## [Information shown]
----
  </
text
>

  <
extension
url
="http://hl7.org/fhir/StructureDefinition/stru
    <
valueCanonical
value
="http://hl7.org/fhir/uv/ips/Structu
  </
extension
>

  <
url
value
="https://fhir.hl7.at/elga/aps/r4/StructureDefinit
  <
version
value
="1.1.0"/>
----
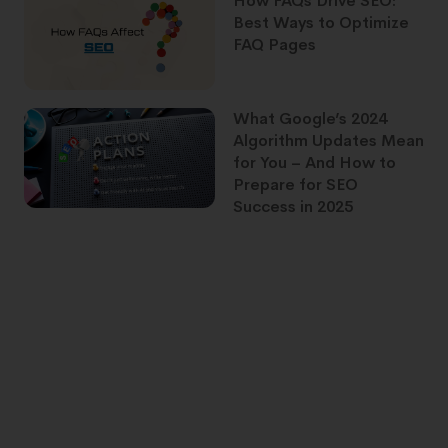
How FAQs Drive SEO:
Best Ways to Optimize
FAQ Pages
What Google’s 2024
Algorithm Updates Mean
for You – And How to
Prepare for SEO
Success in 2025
----
## [What you should do]
Please return every line of the records above that contains the word "fhir".

## [Answer]
="http://hl7.org/fhir/StructureDefinition/stru
="http://hl7.org/fhir/uv/ips/Structu
="https://fhir.hl7.at/elga/aps/r4/StructureDefinit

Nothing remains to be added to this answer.